One deadline has come and gone, and at least I met it. Just. Harry Heron; Into the Unknown is another step closer to publication, now it must go through another edit, then to Beta Readers, and once their comments and criticisms have been addressed, it will be ready to go. Kura Carpenter has produced the cover design, and that process can be finalised once we have the final page count. It's been a busy month one way or another, first with rewrites and new scene writing, second with a few 'non-writing' projects and dealing with the day to day things at home. Sometimes the day just runs out of hours before I run out of jobs, but at least it's all positive.

It's been quite a ride these last few months from another perspective. The world is, I think, a poorer place now Sir Terry Pratchett is gone, but just in the last month, we've also lost David Bowie and Alan Rickman among several others. When people born the same year as yourself start departing this life it makes one very conscious of your own mortality. I find myself reminded of the words of John Donne, poet, theologian and Dean of St Paul's Cathedral in the 1640s.
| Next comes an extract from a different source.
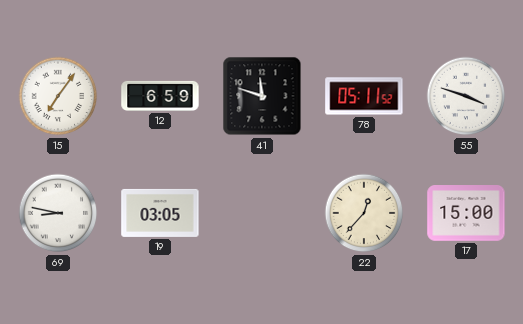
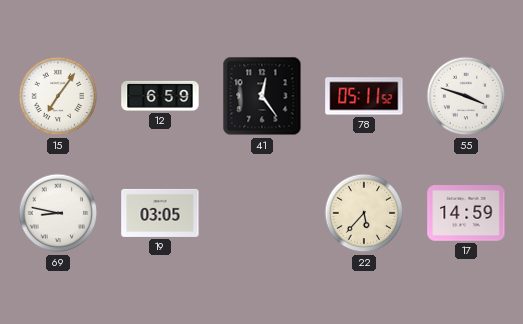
41: 11:48 -> 12:24
22: 12:37 -> 5:37
17: 15:00 -> 14:59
He wrote; 'Send not to ask for whom the bell tolls, it tolls for thee.' The 'meditation' from which that comes, actually a 'homily' or short sermon, makes very interesting reading, pointing out that we are all, at some level, interconnected. Part of a greater whole than just ourselves or our immediate circles. It is from this text that the famous saying 'For whom the bell tolls' comes, and that arises from the practice, still kept in some places, of tolling a bell when there is a death in the Parish.

Tolling the bell is an ancient practice, and, in England, it was the practice to toll the 'Tenor' bell to a set pattern known as the Nine Tailors. First the bell is struck or 'tolled' nine times for a man, seven for a woman. There is then a pause, and the bell tolls out the number of years of the person's age. In the pre-industrial age anyone hearing the bell tolling would be able to work out who of his or her neighbours had died. For those who have never heard a bell 'tolled' it is a different pace to a ringing of the bell, with each stroke searated by a longer interval than is usual when the bell is rung to announce a service.

I shall hope that it will be a while before anyone 'tolls' for me!